49. Preparing and checking a Master List of Taxa before uploading¶
A taxonomic Master List is a list of all species and/or taxa within a particular group such as birds, fish, invertebrates, wetland plants, algae, etc. This section highlights issues and specific checks to improve accuracy of the Master List. The format of the Master List is important to ensure consistency for ingestion of data into the information system.
Only registered users with super user status are able to do this, typically the administrators.
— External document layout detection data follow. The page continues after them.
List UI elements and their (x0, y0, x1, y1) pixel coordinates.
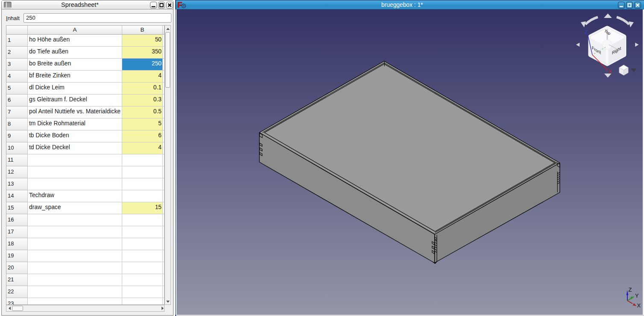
svg-text:Y: Y (635, 292, 639, 299)
svg-text:Z: Z (629, 286, 632, 293)
svg-text:X: X (609, 69, 612, 74)
svg-text:X: X (637, 302, 641, 309)
svg-text:Z: Z (585, 30, 588, 35)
49.1 Creating a Master List¶
A taxonomic Master List is a list of all species and/or taxa within a particular group such as birds, fish, invertebrates, wetland plants, algae, etc. For some groups a species list is easy to produce as species level is commonly identified in studies (e.g. birds, fish). For other groups, the taxonomic level (family, genus, species etc) varies considerably from study to study, and thus it is recommended that the lowest taxonomic level is used and that Taxon is used in preference to Species (e.g. invertebrates, algae).
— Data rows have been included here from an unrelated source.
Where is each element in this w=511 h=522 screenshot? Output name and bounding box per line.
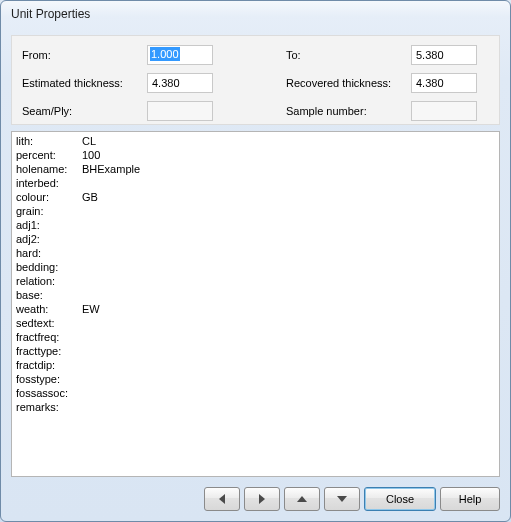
- detail-value: CL: [82, 134, 495, 148]
- window-frame: Unit Properties From: 1.000 To: Estimate…: [0, 0, 511, 522]
- rec-thickness-input[interactable]: [411, 73, 477, 93]
- detail-row: fractdip:: [16, 358, 495, 372]
- detail-value: [82, 176, 495, 190]
- detail-row: colour:GB: [16, 190, 495, 204]
- detail-row: fossassoc:: [16, 386, 495, 400]
- detail-row: interbed:: [16, 176, 495, 190]
- detail-value: [82, 330, 495, 344]
- detail-value: [82, 274, 495, 288]
- detail-row: weath:EW: [16, 302, 495, 316]
- from-label: From:: [22, 49, 147, 61]
- detail-row: hard:: [16, 246, 495, 260]
- detail-key: fractdip:: [16, 358, 82, 372]
- detail-key: sedtext:: [16, 316, 82, 330]
- est-thickness-label: Estimated thickness:: [22, 77, 147, 89]
- detail-value: [82, 218, 495, 232]
- detail-value: [82, 316, 495, 330]
- arrow-right-icon: [259, 494, 265, 504]
- detail-row: percent:100: [16, 148, 495, 162]
- prev-button[interactable]: [204, 487, 240, 511]
- detail-row: remarks:: [16, 400, 495, 414]
- detail-value: [82, 372, 495, 386]
- detail-row: adj1:: [16, 218, 495, 232]
- arrow-up-icon: [297, 496, 307, 502]
- detail-key: adj1:: [16, 218, 82, 232]
- seam-ply-label: Seam/Ply:: [22, 105, 147, 117]
- detail-value: [82, 344, 495, 358]
- detail-value: 100: [82, 148, 495, 162]
- detail-key: bedding:: [16, 260, 82, 274]
- detail-row: fosstype:: [16, 372, 495, 386]
- to-label: To:: [286, 49, 411, 61]
- detail-value: GB: [82, 190, 495, 204]
- details-panel: lith:CLpercent:100holename:BHExampleinte…: [11, 131, 500, 477]
- detail-row: grain:: [16, 204, 495, 218]
- to-input[interactable]: [411, 45, 477, 65]
- detail-key: fossassoc:: [16, 386, 82, 400]
- detail-key: fosstype:: [16, 372, 82, 386]
- arrow-down-icon: [337, 496, 347, 502]
- detail-value: BHExample: [82, 162, 495, 176]
- next-button[interactable]: [244, 487, 280, 511]
- detail-row: fractfreq:: [16, 330, 495, 344]
- down-button[interactable]: [324, 487, 360, 511]
- sample-number-input[interactable]: [411, 101, 477, 121]
- detail-key: colour:: [16, 190, 82, 204]
- detail-value: [82, 400, 495, 414]
- detail-key: lith:: [16, 134, 82, 148]
- detail-key: hard:: [16, 246, 82, 260]
- detail-row: sedtext:: [16, 316, 495, 330]
- detail-value: EW: [82, 302, 495, 316]
- detail-key: grain:: [16, 204, 82, 218]
- up-button[interactable]: [284, 487, 320, 511]
- detail-value: [82, 246, 495, 260]
- detail-key: relation:: [16, 274, 82, 288]
- detail-row: fracttype:: [16, 344, 495, 358]
- detail-key: adj2:: [16, 232, 82, 246]
- detail-value: [82, 232, 495, 246]
- from-input[interactable]: [147, 45, 213, 65]
- detail-key: fractfreq:: [16, 330, 82, 344]
- detail-value: [82, 358, 495, 372]
- close-button[interactable]: Close: [364, 487, 436, 511]
- form-panel: From: 1.000 To: Estimated thickness: Rec…: [11, 35, 500, 125]
- seam-ply-input[interactable]: [147, 101, 213, 121]
- detail-value: [82, 386, 495, 400]
- button-bar: Close Help: [11, 485, 500, 513]
- detail-row: adj2:: [16, 232, 495, 246]
- detail-value: [82, 260, 495, 274]
- detail-row: holename:BHExample: [16, 162, 495, 176]
- help-button[interactable]: Help: [440, 487, 500, 511]
- detail-key: remarks:: [16, 400, 82, 414]
- detail-key: base:: [16, 288, 82, 302]
- detail-row: base:: [16, 288, 495, 302]
- detail-row: lith:CL: [16, 134, 495, 148]
- detail-value: [82, 288, 495, 302]
- window-title: Unit Properties: [1, 1, 510, 27]
- detail-value: [82, 204, 495, 218]
- detail-key: fracttype:: [16, 344, 82, 358]
- arrow-left-icon: [219, 494, 225, 504]
- detail-row: relation:: [16, 274, 495, 288]
- est-thickness-input[interactable]: [147, 73, 213, 93]
- sample-number-label: Sample number:: [286, 105, 411, 117]
- detail-key: percent:: [16, 148, 82, 162]
- detail-key: interbed:: [16, 176, 82, 190]
- rec-thickness-label: Recovered thickness:: [286, 77, 411, 89]
- detail-key: holename:: [16, 162, 82, 176]
- detail-key: weath:: [16, 302, 82, 316]
- detail-row: bedding:: [16, 260, 495, 274]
The purpose of the Master List is threefold:
- To provide a comprehensive and up to date list of species/taxa for a specific group in a specific region. This needs to be done during the initial development of an information system such as FBIS, but once the system is up and running, then the further updating of the Taxonomic backbone is done using GBIF and user-defined taxonomic uploads.
- To facilitate downloading of data from the Global Biodiversity Information Facility’s (GBIF), thereby ensuring that the correct taxa are included on the information system.
- To provide the taxonomic hierarchy for taxa not yet on GBIF.
The generation of a Master List requires consultation with available resources, relevant publications and experts. A Master List is intended to be an updatable resource, improved and added to as new data and studies are published, or new taxa are described. If no species lists are available for a country then the GBIF Taxonomic Master List may be generated by extracting data from GBIF. This Master List should then ideally be checked and validated for accuracy by the Admin team.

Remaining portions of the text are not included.